By now, one would think that the Twitteratti and/or the most prescient Internet industry pundits would understand the simple mathematics behind Twitter’s 2000 follow limit. Quite simply it is this: Interesting up and coming Twitterers, who are most likely to retweet good content and who are organically growing a following north of 1000, will often find themselves following 2000 themselves and unable to follow anymore until their own following rises to about 1800. After that, one can only follow about 10% more than follow back, which means one can continue to follow only about 200 “Prima Donnas” who don’t think they have to follow back to retain their own readers. Hundreds of over-confident “super pundits” will then have to be unfollowed or else the up and coming Twitterer becomes “boxed in”.
What this means, logically, is that most people (and bots) who think they are important enough to garner a lopsided follower base compared to a miniscule amount of people they follow back – will ultimately lose many of their best readers as those best readers mature into popular Twitterers themselves.
It is common knowledge on Twitter that Britney Spears and Ashton Kutscher are among the first to get dumped by other Twitterers who are approaching the 2000 friend limit because their non-follow-back behavior boxes those people in.
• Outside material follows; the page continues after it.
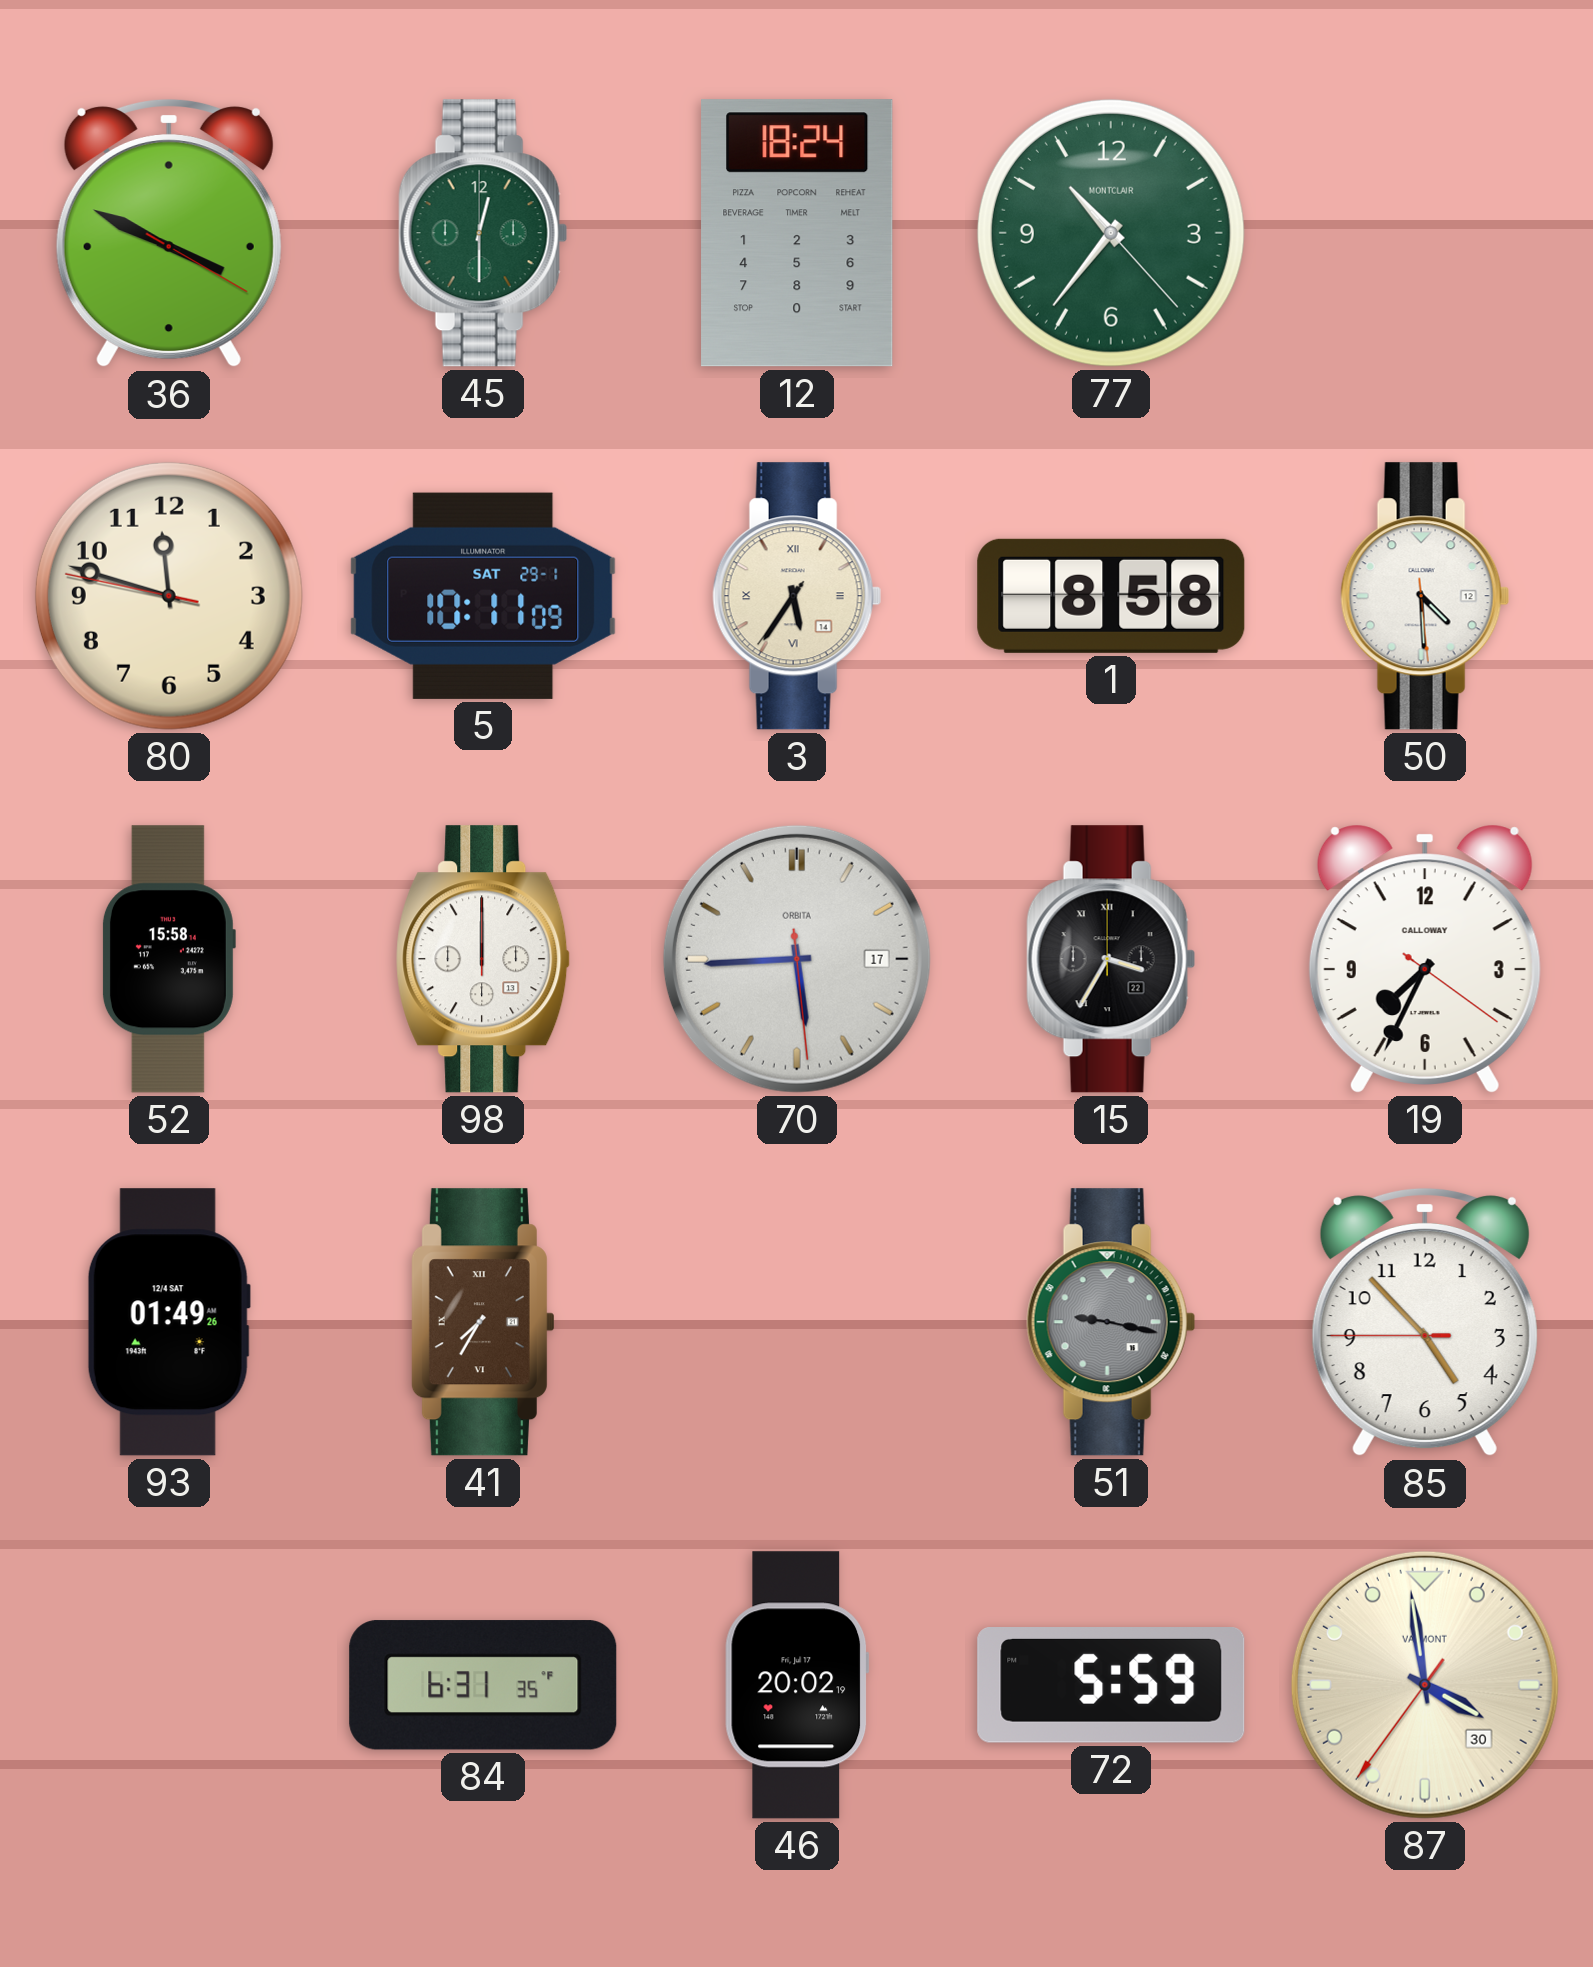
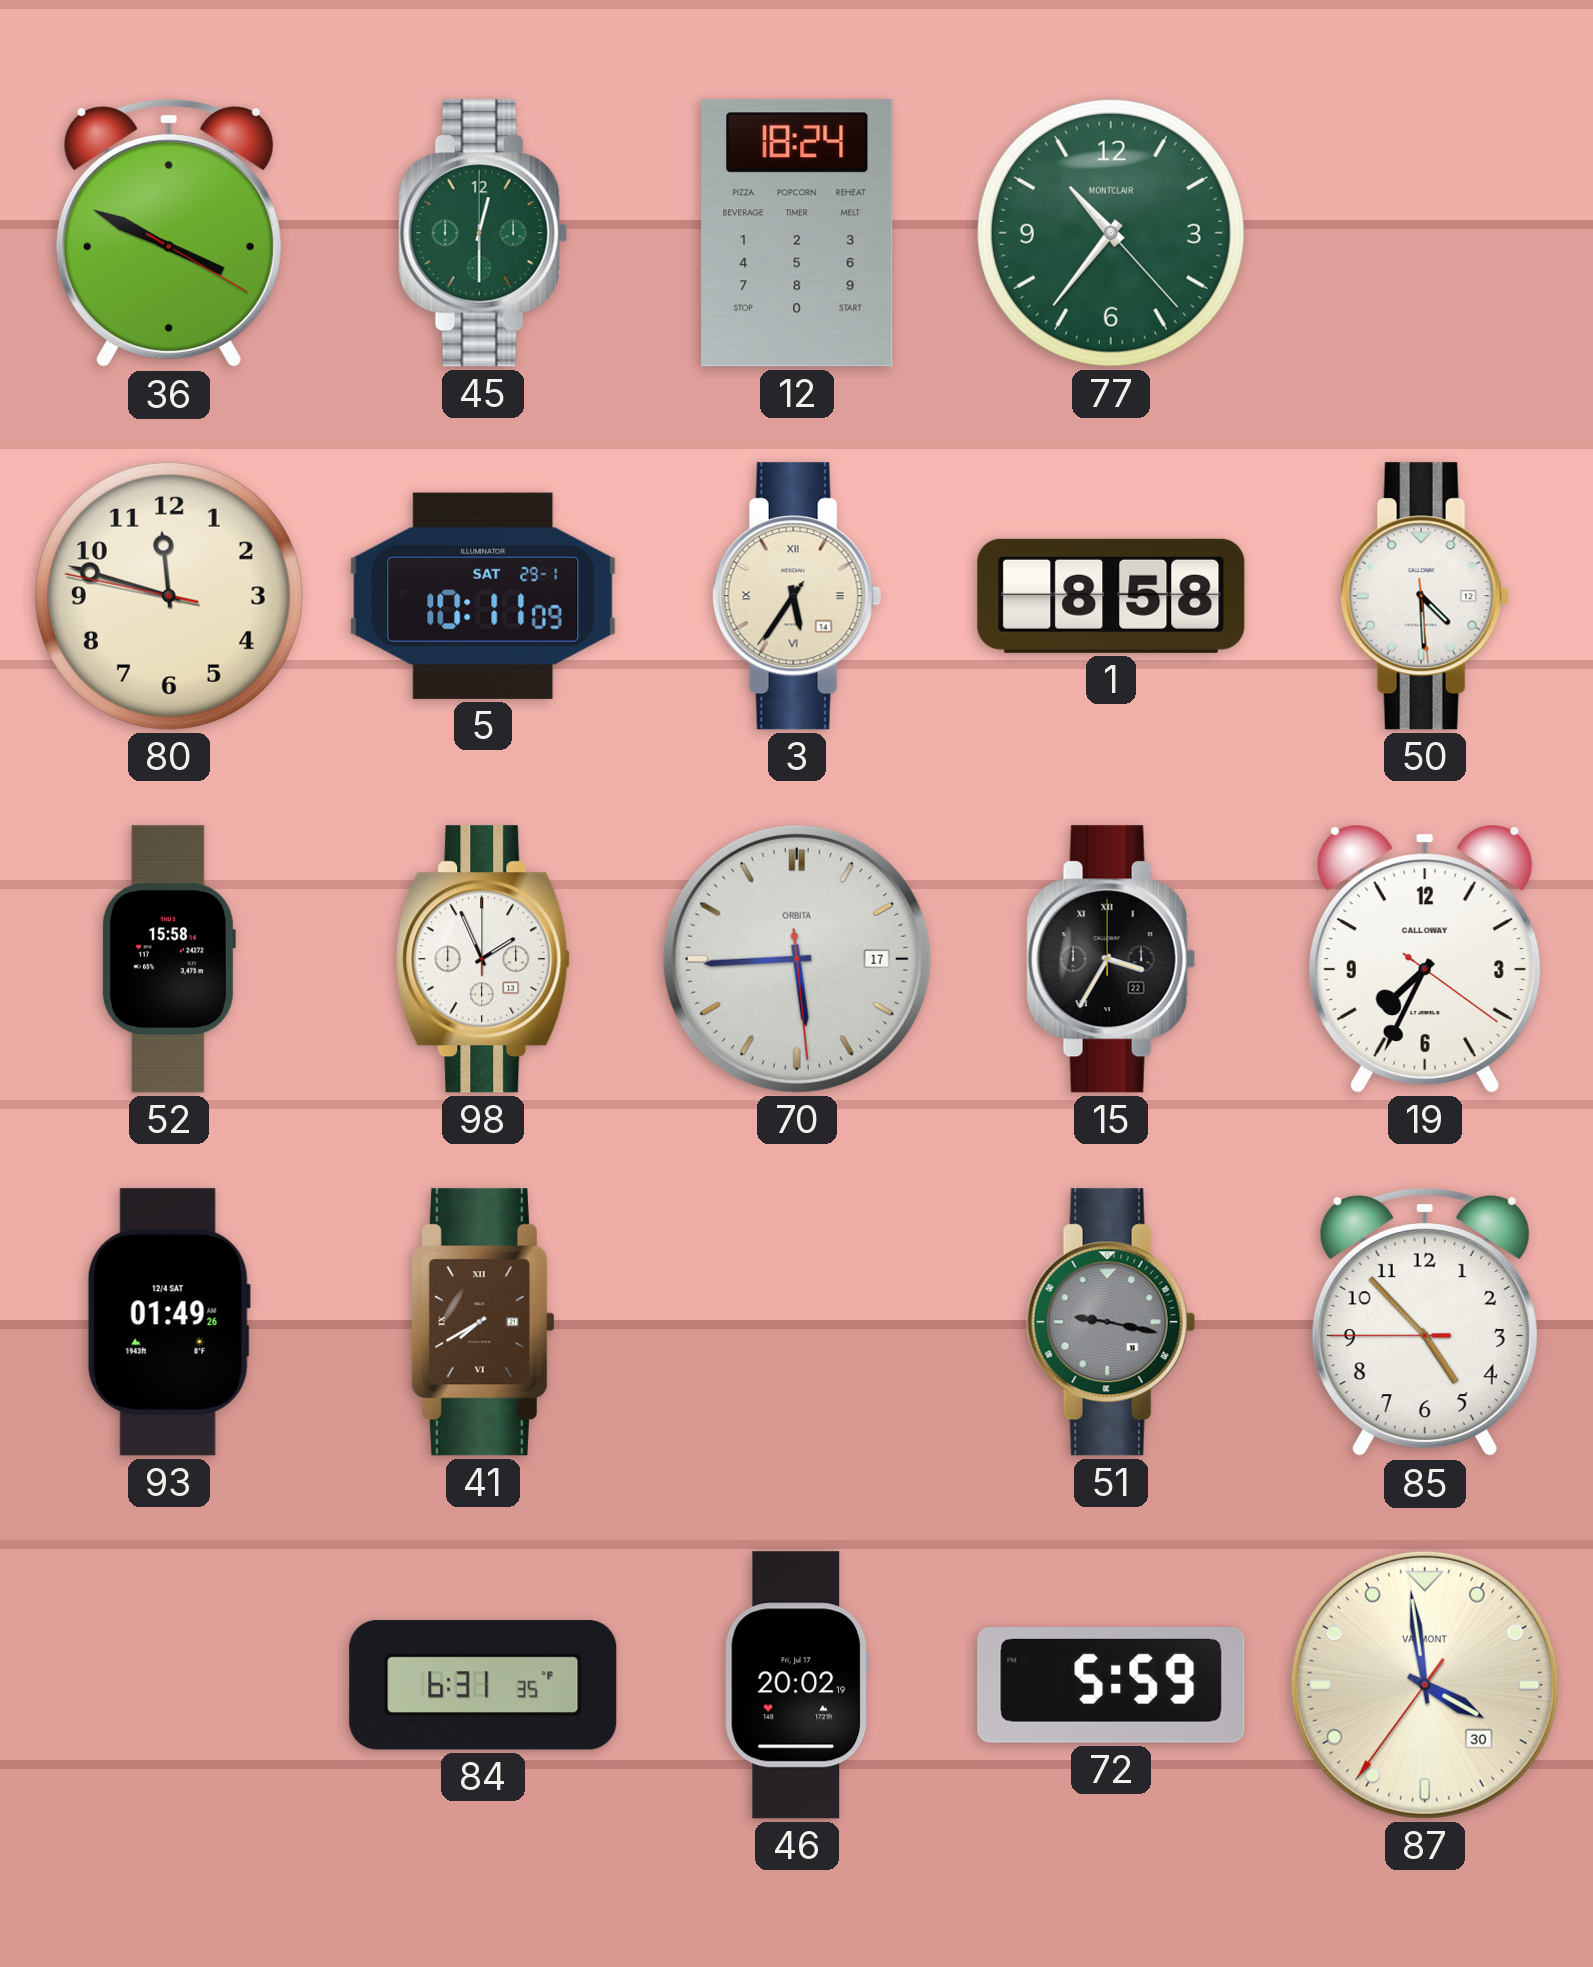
98: 12:00 -> 1:56
41: 7:35 -> 7:40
This may be OK for Britney and Ashton because these conventional pop stars are not consumer product companies (or high-end product companies) and/or are not hoping to maintain the more successful up and coming fellow Twitterers as followers. They are content to entertain the masses of casual Twitterers who will never have more than a few hundred followers themselves.
On the other hand, Twitterers like Pepsi and Guy Kawasaki “get it” that they have to follow back in order not to lose their best readers as the latter grow and try to avoid getting boxed in. Pepsi and Guy Kawasaki clearly want to maintain their highest “quality” readers…who are often the ones who are busy retweeting interesting tweets like theirs.
Pepsi and Guy Kawasaki don’t want to be unfollowed as the people most likely to retweet their tweets get popular enough themselves for the retweets to be really valuable.
I know there are some popular Twitterer’s who only follow less than 100 people so they can “read the entire timeline” of their absolute favorite people. They follow other interesting Twitterers on another account or via some sort of feed. Good for them. But this comes at a price. Up and comers are probably going to have to do the same thing with them unless they somehow make the cut.
So what advice will I dare to give the ueber-elite Twitterati plus de confiance?
In a sentence: Unless you want 30,000 mostly spammers and slow movers following you, follow back.
More detailed advice would be this:
1) Follow back if the new follower has more than 500 followers themselves and is not obviously a spammer. An elitist may themselves have gotten 20,000 followers without having followed more than 300 themselves, but most interesting people will get 1 follower for every 2 people they follow until they reach the 2000 limit. After this, most interesting people will have to cut hundreds of people they follow and then give the new people they follow a certain limited time to follow back or face the decision “is this person important enough for me to let them be a Prima Donna”?
2) At least follow all non-spammers with 500+ followers who retweet (RT) you. This should be a no-brainer because RTs are valuable in their own right, they are especially valuable if the RTer has 500+ followers and, additionally, an RT mostly means the other person really is a reader of your content. Based on 1) above, a member of the Twitter intelligentsia would realize that the best retweets (RTs) they get are from exactly the type of people who may soon have to unfollow them in order not to get boxed in. Why would anyone want to lose their best retweeters?
There it is in a nutshell. I won’t advise busy movers and shakers to peruse a list of 100,000 followers to manually separate the quality people from the spammers. Just realize that any given RT will be coming from either a quality person or a spammer but likely not from a slacker. Follow the former, block the spammer and maybe ignore the slackers unless they’re smart enough to RT you themselves.
An RT is currency. Don’t burn it the way you’d burn a $20 bill.